<プロボクシング:119ポンド(約53・9キロ)契約8回戦>◇20日◇東京・両国国技館
米ロサンゼルスを拠点とする「逆輸入ボクサー」が、待望の日本での初勝利を挙げた。
WBOバンタム級10位の秋次克真(28)がヘルラン・ゴメス(26=フィリピン)と対戦し、5回2分33秒TKO勝ち。序盤から手数で上回り、鋭く前に出た。ゴメスのカウンターを受け、偶然のバッティングにより左右の目の上をカットするアクシデントがありながらも、最後は立て続けに打ち込んで勝負を決めた。凱旋(がいせん)試合で初勝利を手にした28歳は「仕留めるのはちょっと早いかと思ったけど、勝てて良かった。お父さん、お母さんの前で勝てたこと。自分によくやったと言いたい」と喜びの声を届けた。

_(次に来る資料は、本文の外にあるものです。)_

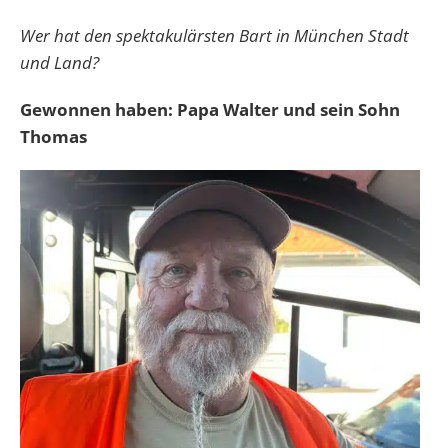
Wer hat den spektakulärsten Bart in München Stadt
und Land?
Gewonnen haben: Papa Walter und sein Sohn
Thomas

地元和歌山で7歳からボクシングを始め、大阪・興国高を2年で中退し、渡米した。米国でプロデビューから14戦全勝の結果を引っさげて凱旋(がいせん)した今年4月のホセ・カルデロン(メキシコ)戦では、終盤に失速してまさかの判定負け。日本の地でプロ初黒星を喫することになった。
その敗戦を機に「次のステップに行きたい」と、トレーナーをシャディード・スルキ氏に変更し、新たな挑戦を続けてきた。今回の試合までの準備期間は1カ月と短かったが「修得できていないこともいろいろあるけど、新しい引き出しも増えてきた」と確かな手応えで臨み、見事勝利。今後に向けては「誰とでもやります。全部受けます」と宣言。試合を重ねて、世界王者への道をたぐり寄せる思いを語った。